Press Release Bolivia Latin America and the Caribbean US Foreign Policy World

US Members of Congress Call for Investigation of OAS Role in Destroying Bolivian Democracy


September 04, 2020

Contact: Dan Beeton, 202-239-1460Mail_Outline

Washington, DC ― US Representatives Jan Schakowsky (D-IL) and Jesús “Chuy” García (D-IL) called today for an investigation of the role the Organization of American States (OAS) played in delegitimizing Bolivia’s 2019 elections. In an op-ed published in The Hill, Schakowsky and García take aim at the OAS’s October 21 statement, made without evidence, that there had been “a drastic and hard-to-explain change in the trend of the preliminary results.” That claim and subsequent similar statements by the OAS have since been discredited by The New York Times and numerous academic studies, and several reports published by the Center for Economic and Policy Research (CEPR).

“Since the day after the vote, the OAS has helped direct a false narrative that the incumbent president, Evo Morales, and his party, “rigged” or “stole” the election,” Schakowsky and García write.  

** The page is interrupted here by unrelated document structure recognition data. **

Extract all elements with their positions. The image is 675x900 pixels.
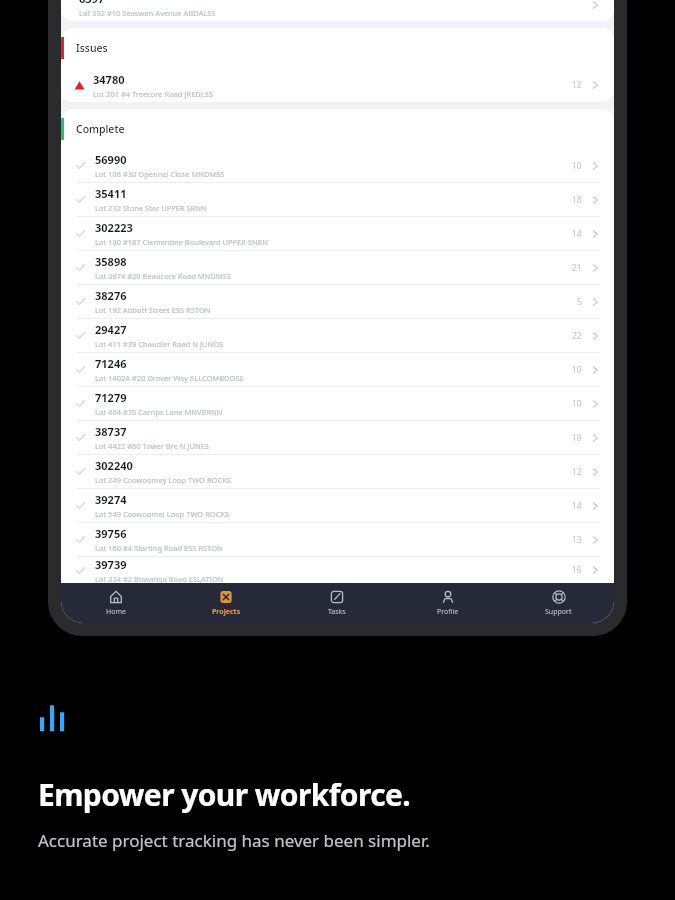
button[interactable]: 71279 <box>61 387 614 420</box>
staticText: Lot 302 #10 Seaswan Avenue ABDALSS <box>79 8 216 18</box>
staticText: Lot 108 #30 Opennei Close MNDMSS <box>95 169 225 179</box>
staticText: Tasks <box>328 607 346 617</box>
staticText: 39756 <box>95 526 127 541</box>
staticText: Lot 160 #4 Starting Road ESS RSTON <box>95 543 223 553</box>
staticText: 39739 <box>95 557 127 572</box>
staticText: Projects <box>212 607 241 617</box>
staticText: 35411 <box>95 186 127 201</box>
staticText: Profile <box>437 607 459 617</box>
button[interactable]: 56990 <box>61 149 614 182</box>
staticText: 56990 <box>95 152 127 167</box>
staticText: 29427 <box>95 322 127 337</box>
staticText: 14 <box>572 228 582 240</box>
staticText: 16 <box>572 564 582 576</box>
staticText: 34780 <box>93 72 125 87</box>
staticText: Lot 232 Stone Star UPPER SRNN <box>95 203 207 213</box>
button[interactable]: Home <box>61 583 171 623</box>
staticText: 18 <box>572 194 582 206</box>
staticText: Lot 2074 #20 Beaucore Road MNDMSS <box>95 271 231 281</box>
staticText: 6397 <box>79 0 105 6</box>
staticText: Lot 411 #39 Chaudier Road N JUNOS <box>95 339 224 349</box>
staticText: Lot 1402A #20 Grover Way SLLCOMBDOSS <box>95 373 244 383</box>
button[interactable]: 71246 <box>61 353 614 386</box>
button[interactable]: 39756 <box>61 523 614 556</box>
staticText: Empower your workforce. <box>38 774 411 815</box>
staticText: Home <box>106 607 126 617</box>
staticText: Lot 464 #70 Carrips Lane MNVBRNN <box>95 407 223 417</box>
staticText: Lot 549 Coowoomel Loop TWO ROCKS <box>95 509 230 519</box>
staticText: 39274 <box>95 492 127 507</box>
staticText: 21 <box>572 262 582 274</box>
button[interactable]: Support <box>503 583 614 623</box>
staticText: 71246 <box>95 356 127 371</box>
staticText: 10 <box>572 398 582 410</box>
button[interactable]: Tasks <box>281 583 392 623</box>
staticText: 38737 <box>95 424 127 439</box>
staticText: 35898 <box>95 254 127 269</box>
staticText: 12 <box>572 79 582 91</box>
staticText: Complete <box>76 122 125 136</box>
staticText: 302240 <box>95 458 133 473</box>
staticText: Accurate project tracking has never been… <box>38 829 430 852</box>
button[interactable]: Profile <box>392 583 503 623</box>
staticText: 14 <box>572 500 582 512</box>
staticText: 13 <box>572 534 582 546</box>
button[interactable]: Projects <box>171 583 281 623</box>
staticText: Lot 334 #2 Bowanga Road ESLATION <box>95 574 224 583</box>
button[interactable]: 39274 <box>61 489 614 522</box>
button[interactable]: 302223 <box>61 217 614 250</box>
staticText: Lot 249 Coowoomey Loop TWO ROCKS <box>95 475 231 485</box>
button[interactable]: 29427 <box>61 319 614 352</box>
button[interactable]: 35411 <box>61 183 614 216</box>
staticText: Lot 4422 #60 Tower Bre N JUNES <box>95 441 209 451</box>
button[interactable]: 38737 <box>61 421 614 454</box>
staticText: 19 <box>572 432 582 444</box>
staticText: 10 <box>572 160 582 172</box>
button[interactable]: 34780 <box>61 68 614 102</box>
button[interactable]: 39739 <box>61 557 614 583</box>
staticText: 10 <box>572 364 582 376</box>
staticText: 71279 <box>95 390 127 405</box>
staticText: Support <box>545 607 572 617</box>
staticText: 22 <box>572 330 582 342</box>
staticText: Lot 180 #187 Clementine Boulevard UPPER … <box>95 237 268 247</box>
staticText: 12 <box>572 466 582 478</box>
staticText: 38276 <box>95 288 127 303</box>
button[interactable]: 6397 <box>61 0 614 21</box>
staticText: Lot 201 #4 Treecore Road JREDLSS <box>93 89 213 99</box>
staticText: Issues <box>76 41 108 55</box>
staticText: 302223 <box>95 220 133 235</box>
button[interactable]: 302240 <box>61 455 614 488</box>
staticText: Lot 192 Abbott Street ESS RSTON <box>95 305 211 315</box>
staticText: 5 <box>577 296 582 308</box>
button[interactable]: 38276 <box>61 285 614 318</box>
button[interactable]: 35898 <box>61 251 614 284</box>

The Secretary General of the OAS, Luis Almagro, stated publicly that he believed it was a fraudulent election. He also repeatedly claimed, without evidence, that the election was ‘stolen.’ Almagro, in his own bid for reelection as Secretary General, appeared to be courting the regions’ right-wing governments — including the Trump Administration. And, indeed, he received a new 5-year mandate in March. 

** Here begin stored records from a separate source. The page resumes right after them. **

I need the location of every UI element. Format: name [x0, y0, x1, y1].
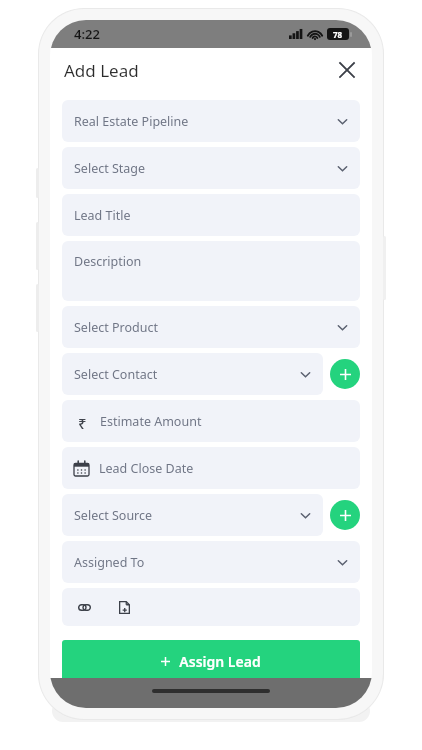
- staticText: Real Estate Pipeline: [74, 113, 337, 130]
- button[interactable]: Real Estate Pipeline: [62, 100, 360, 142]
- staticText: Select Stage: [74, 160, 337, 177]
- button[interactable]: Assigned To: [62, 541, 360, 583]
- staticText: Select Product: [74, 319, 337, 336]
- staticText: Assigned To: [74, 554, 337, 571]
- button[interactable]: ₹: [62, 400, 360, 442]
- staticText: Assign Lead: [179, 652, 261, 671]
- button[interactable]: Add Select Source: [330, 500, 360, 530]
- button[interactable]: Close: [330, 53, 364, 87]
- button[interactable]: Assign Lead: [62, 640, 360, 682]
- button[interactable]: Lead Close Date: [62, 447, 360, 489]
- button[interactable]: Attach file: [114, 597, 134, 617]
- staticText: Lead Title: [74, 207, 348, 224]
- button[interactable]: Description: [62, 241, 360, 301]
- button[interactable]: Select Source: [62, 494, 323, 536]
- staticText: 78: [333, 29, 343, 40]
- staticText: Select Contact: [74, 366, 300, 383]
- staticText: Description: [74, 253, 142, 270]
- staticText: 4:22: [74, 25, 100, 43]
- button[interactable]: Attach link: [74, 597, 94, 617]
- staticText: Select Source: [74, 507, 300, 524]
- button[interactable]: Lead Title: [62, 194, 360, 236]
- staticText: ₹: [78, 413, 87, 429]
- button[interactable]: Select Stage: [62, 147, 360, 189]
- button[interactable]: Add Select Contact: [330, 359, 360, 389]
- staticText: Lead Close Date: [99, 460, 348, 477]
- button[interactable]: Select Contact: [62, 353, 323, 395]
- staticText: Add Lead: [64, 59, 139, 82]
- staticText: Estimate Amount: [100, 413, 348, 430]
- button[interactable]: Select Product: [62, 306, 360, 348]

Schakowsky and García cite the New York Times’ conclusion that the OAS allegations had “‘fueled a chain of events that changed the South American nation’s history’ and helped ‘push Mr. Morales from power with military support weeks later,’” and concur.

The oped also notes that Schakowsky and García, along with other members of Congress, had sent a letter to the OAS “with basic questions about its statements and findings regarding Bolivia’s election.” More than nine months later, those questions have not been answered.

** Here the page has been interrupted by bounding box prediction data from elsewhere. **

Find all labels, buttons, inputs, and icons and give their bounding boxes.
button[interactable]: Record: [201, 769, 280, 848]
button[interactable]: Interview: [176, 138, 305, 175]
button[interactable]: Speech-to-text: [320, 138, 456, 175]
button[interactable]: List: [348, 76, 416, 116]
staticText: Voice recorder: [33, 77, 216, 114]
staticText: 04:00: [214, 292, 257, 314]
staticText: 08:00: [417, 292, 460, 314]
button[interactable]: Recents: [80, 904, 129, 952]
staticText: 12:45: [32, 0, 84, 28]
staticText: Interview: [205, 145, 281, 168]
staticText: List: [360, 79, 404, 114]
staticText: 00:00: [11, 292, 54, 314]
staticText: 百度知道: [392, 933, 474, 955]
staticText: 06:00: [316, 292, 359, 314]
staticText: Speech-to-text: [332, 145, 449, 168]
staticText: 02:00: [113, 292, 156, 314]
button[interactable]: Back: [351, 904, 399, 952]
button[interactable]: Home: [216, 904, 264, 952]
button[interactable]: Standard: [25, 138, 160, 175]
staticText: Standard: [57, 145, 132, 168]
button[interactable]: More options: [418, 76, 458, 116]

The OAS, along with Bolivia’s opposition, claimed that the election was fraudulent because Morales’s share of the vote increased after an interruption in the preliminary (not official) vote count. But according to various studies, as well as a statement from 133 economists and statisticians cited in Shakowsky and García’s oped, Morales’s share of the vote increased simply because the later-reporting areas had residents that were more supportive of Morales and his party than the areas that reported earlier.

One of the questions from the members of Congress that the OAS refused to answer was:

In its press statements and reports since the election, the EOM [Electoral Observation Mission from the OAS] does not mention the possibility that the later-reporting precincts contained voters that were, on average, more pro-Morales than the earlier reporting precincts. Aren’t such locational differences between earlier and later returns fairly common in elections? Shouldn’t the EOM have looked at, and mentioned this possibility?

In July, there were congressional briefings with top officials of the OAS. These officials were unable to answer simple questions raised by the members of Congress in November.

The US Congress “should investigate the role of the OAS in Bolivia over the past year, and ensure that taxpayers’ dollars do not contribute to the overthrow of democratically elected governments, civil conflict, or human rights violations,” Schakowsky and García write. 

Schakowsky is part of the House leadership, and serves on the House Budget Committee. The OAS receives approximately 60 percent of its budget from the US government.